An Analysis of Premier League.rmd
The Premier League is an English professional league for men’s association football clubs. At the top of the English football league system, it is the country’s primary football competition. Contested by 20 clubs, it operates on a system of promotion and relegation with the English Football League. Premier League season runs from August to May, Teams play 38 matches each, totalling 380 matches in the season.
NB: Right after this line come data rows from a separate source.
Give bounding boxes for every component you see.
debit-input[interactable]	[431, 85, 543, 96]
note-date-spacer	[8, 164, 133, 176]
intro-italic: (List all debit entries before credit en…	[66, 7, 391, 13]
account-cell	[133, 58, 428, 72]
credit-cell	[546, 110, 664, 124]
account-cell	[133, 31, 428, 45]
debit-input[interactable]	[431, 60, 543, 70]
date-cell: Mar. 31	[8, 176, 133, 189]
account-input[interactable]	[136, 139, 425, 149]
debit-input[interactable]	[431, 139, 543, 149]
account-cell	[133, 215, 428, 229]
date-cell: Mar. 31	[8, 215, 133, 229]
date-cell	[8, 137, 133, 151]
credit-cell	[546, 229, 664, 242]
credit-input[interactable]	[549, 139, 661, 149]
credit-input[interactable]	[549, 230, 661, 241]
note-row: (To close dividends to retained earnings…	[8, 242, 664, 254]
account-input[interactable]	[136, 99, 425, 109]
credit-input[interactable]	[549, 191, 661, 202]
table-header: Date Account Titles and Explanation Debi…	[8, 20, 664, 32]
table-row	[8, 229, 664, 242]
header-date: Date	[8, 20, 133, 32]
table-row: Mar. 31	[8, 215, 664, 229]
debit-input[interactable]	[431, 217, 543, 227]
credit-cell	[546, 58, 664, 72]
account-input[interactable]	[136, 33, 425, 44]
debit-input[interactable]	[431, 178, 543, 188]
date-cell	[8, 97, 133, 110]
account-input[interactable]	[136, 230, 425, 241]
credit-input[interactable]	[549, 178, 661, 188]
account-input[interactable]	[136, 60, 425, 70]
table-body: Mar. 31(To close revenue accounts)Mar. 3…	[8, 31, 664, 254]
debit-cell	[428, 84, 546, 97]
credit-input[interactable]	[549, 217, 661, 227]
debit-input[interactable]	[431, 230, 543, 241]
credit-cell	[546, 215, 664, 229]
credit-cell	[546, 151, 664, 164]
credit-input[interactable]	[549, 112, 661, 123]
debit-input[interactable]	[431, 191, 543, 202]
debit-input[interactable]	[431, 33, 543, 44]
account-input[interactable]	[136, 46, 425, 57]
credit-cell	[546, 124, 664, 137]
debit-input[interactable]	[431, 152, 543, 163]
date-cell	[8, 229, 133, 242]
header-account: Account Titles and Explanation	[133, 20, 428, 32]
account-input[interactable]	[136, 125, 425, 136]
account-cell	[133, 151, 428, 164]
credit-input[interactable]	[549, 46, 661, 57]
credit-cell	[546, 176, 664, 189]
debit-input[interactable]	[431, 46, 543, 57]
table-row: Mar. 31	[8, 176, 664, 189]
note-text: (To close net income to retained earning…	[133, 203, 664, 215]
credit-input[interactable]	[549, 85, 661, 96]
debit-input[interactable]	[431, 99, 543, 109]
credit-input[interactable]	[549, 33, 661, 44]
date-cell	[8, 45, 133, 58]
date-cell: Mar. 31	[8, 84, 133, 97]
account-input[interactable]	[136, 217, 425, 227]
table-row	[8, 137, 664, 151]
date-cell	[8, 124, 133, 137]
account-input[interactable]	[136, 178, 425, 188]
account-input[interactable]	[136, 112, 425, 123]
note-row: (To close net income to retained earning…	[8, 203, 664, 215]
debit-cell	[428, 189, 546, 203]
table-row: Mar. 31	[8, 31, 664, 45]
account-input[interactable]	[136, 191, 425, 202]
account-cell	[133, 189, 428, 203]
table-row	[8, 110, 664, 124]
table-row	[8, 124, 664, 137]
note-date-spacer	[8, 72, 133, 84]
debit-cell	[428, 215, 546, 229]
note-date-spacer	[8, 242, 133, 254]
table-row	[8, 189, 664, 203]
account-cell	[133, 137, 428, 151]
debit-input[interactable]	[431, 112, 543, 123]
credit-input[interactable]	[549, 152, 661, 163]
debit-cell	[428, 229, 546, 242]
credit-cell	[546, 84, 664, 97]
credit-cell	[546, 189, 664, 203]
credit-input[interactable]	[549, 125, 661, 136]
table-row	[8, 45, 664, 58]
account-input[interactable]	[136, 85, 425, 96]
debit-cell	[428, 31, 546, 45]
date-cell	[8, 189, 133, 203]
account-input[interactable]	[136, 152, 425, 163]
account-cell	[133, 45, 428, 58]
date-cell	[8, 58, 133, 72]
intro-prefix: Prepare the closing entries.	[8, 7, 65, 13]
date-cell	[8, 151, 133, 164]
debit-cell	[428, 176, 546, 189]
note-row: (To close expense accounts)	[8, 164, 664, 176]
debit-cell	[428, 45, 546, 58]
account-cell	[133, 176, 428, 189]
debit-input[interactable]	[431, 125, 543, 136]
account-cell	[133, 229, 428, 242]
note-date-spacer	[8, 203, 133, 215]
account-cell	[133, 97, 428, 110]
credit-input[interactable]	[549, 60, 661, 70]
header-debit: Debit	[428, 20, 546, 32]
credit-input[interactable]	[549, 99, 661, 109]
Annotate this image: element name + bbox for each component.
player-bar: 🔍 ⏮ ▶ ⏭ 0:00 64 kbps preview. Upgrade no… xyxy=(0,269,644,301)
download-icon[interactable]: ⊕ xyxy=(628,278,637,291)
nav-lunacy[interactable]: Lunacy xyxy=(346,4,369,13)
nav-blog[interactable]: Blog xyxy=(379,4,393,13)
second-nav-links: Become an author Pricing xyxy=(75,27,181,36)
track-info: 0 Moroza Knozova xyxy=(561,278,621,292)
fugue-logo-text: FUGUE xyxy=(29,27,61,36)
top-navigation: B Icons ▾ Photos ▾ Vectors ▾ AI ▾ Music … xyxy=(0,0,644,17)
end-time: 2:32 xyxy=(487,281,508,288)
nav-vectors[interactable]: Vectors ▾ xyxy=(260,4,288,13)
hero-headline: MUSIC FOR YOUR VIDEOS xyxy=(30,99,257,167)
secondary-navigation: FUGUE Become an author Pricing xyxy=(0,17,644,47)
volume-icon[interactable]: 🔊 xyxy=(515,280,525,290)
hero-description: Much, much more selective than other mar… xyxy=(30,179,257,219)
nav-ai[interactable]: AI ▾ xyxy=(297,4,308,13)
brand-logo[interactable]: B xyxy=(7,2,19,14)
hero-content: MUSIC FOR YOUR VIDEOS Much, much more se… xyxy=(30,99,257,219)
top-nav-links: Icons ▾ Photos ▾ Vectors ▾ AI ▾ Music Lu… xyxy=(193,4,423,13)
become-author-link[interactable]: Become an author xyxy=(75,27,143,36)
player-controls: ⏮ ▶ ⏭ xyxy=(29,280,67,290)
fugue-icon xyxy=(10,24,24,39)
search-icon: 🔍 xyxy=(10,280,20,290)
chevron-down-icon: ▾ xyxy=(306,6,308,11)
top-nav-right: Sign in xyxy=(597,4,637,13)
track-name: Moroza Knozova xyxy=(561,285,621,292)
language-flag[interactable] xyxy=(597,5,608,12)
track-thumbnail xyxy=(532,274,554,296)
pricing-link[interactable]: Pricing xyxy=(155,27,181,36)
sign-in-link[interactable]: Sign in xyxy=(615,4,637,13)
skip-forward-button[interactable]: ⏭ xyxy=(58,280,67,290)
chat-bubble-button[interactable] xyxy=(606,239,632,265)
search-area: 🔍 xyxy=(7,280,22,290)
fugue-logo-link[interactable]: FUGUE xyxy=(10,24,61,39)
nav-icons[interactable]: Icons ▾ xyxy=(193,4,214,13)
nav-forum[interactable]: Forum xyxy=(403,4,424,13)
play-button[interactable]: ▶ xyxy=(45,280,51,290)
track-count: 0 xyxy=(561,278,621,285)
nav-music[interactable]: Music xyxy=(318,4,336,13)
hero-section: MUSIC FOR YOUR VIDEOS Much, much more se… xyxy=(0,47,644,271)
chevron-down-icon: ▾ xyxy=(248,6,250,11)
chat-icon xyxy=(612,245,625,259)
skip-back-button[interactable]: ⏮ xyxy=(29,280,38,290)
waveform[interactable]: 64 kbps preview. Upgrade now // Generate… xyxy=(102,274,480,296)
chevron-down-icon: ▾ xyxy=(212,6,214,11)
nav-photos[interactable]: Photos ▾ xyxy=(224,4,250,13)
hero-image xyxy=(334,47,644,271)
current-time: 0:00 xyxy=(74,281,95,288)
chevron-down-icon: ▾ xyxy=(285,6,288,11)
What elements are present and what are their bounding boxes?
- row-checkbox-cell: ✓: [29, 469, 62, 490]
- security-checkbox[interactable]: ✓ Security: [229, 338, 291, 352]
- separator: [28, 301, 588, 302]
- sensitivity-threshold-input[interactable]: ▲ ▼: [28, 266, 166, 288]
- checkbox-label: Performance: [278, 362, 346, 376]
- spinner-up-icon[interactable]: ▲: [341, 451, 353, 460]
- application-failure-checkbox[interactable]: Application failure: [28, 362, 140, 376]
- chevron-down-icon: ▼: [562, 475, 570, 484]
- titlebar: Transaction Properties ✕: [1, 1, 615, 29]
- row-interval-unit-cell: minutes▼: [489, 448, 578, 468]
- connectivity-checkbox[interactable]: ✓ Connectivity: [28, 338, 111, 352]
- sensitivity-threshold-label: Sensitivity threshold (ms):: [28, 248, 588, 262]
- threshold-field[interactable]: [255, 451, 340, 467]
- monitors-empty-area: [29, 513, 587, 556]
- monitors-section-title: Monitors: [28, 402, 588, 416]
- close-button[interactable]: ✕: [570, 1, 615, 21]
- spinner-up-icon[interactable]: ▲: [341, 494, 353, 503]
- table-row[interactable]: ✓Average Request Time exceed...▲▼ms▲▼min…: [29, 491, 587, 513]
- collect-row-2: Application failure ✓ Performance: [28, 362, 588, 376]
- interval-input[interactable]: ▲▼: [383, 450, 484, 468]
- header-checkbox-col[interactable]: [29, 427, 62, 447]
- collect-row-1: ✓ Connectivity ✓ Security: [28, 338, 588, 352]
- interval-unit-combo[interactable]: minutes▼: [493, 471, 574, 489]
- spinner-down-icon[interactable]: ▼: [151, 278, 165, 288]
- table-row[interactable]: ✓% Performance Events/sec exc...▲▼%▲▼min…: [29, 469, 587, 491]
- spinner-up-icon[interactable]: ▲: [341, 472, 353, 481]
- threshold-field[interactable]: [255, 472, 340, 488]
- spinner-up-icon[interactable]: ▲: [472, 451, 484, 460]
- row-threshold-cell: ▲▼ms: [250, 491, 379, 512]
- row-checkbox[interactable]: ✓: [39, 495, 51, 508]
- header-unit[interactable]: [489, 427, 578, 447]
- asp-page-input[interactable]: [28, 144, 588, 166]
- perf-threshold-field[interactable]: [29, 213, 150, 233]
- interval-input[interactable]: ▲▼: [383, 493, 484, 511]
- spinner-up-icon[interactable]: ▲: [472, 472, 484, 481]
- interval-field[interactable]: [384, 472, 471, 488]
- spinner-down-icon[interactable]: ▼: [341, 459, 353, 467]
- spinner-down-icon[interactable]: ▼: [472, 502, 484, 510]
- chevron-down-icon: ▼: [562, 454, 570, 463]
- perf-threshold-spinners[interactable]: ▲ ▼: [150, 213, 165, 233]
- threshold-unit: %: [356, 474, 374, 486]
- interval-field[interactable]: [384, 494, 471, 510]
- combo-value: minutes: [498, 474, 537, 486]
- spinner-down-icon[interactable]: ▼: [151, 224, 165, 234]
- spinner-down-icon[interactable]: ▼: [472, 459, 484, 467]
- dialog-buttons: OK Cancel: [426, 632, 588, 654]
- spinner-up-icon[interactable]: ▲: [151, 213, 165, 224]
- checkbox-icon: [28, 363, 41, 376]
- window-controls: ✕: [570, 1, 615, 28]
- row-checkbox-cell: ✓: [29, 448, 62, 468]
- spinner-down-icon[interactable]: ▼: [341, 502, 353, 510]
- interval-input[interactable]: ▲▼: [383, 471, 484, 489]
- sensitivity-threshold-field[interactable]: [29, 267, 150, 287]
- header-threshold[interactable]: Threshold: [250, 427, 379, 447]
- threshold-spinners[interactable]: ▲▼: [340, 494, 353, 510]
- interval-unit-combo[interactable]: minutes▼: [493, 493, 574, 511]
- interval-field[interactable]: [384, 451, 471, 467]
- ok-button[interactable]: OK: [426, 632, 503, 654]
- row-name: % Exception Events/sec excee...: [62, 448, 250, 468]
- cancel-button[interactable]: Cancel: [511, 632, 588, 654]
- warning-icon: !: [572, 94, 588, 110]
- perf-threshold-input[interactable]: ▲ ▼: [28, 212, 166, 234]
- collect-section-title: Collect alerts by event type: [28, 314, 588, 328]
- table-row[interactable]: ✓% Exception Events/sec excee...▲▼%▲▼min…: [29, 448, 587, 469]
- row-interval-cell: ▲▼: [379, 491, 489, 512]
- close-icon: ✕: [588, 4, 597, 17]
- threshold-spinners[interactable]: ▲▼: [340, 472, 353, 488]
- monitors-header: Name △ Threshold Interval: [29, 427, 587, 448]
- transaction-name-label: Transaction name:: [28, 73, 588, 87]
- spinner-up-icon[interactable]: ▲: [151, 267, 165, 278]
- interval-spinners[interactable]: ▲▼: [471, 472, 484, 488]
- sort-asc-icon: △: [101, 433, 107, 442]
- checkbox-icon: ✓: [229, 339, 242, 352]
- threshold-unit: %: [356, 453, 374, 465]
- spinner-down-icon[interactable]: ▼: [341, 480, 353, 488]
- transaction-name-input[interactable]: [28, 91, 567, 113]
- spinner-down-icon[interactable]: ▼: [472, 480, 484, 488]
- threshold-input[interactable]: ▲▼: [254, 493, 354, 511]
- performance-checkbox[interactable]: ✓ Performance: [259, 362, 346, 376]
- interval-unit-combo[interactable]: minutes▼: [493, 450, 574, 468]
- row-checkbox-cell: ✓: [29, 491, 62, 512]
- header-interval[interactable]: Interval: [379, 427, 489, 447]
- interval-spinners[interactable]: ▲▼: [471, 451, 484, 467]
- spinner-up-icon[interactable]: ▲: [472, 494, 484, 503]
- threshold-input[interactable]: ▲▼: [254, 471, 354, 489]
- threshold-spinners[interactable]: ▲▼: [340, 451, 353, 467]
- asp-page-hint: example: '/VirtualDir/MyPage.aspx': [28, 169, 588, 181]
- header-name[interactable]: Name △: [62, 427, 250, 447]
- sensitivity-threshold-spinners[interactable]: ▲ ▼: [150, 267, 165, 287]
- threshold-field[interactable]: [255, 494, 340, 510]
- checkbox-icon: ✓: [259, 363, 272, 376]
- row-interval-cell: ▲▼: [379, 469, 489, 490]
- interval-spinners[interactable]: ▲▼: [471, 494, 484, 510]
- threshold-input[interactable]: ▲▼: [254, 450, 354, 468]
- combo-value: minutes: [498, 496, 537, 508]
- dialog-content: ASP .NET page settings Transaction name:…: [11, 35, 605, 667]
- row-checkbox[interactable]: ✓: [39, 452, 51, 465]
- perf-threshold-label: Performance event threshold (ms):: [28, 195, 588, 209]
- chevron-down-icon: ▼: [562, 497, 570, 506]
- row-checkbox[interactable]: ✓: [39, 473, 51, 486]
I have to say that it’s my favorite league in the world, I do really enjoy the high competitiveness of Premier League, Also in the video game, it’s a wise choice to start your career mode using a Premier League team due to the high transfer budget.
Setup
The soccer data is collected and prepared by James P. Curley (2016). engsoccerdata: English Soccer Data
Import and clean the data
library(stats)
library(devtools)
# install_github('jalapic/engsoccerdata', username = 'jalapic')
library(engsoccerdata)
library(dplyr)
library(tidyr)
library(tidyverse)
library(ggplot2)
library(ggrepel)
df <- as_tibble(england)
# The dataset includes results of all top 4 tier soccer games in England
# since 1888, In our analysis, We are only interested in the Premier League
# which started in 1992.
df$date <- as.Date(df$Date, format = "%Y-%m-%d")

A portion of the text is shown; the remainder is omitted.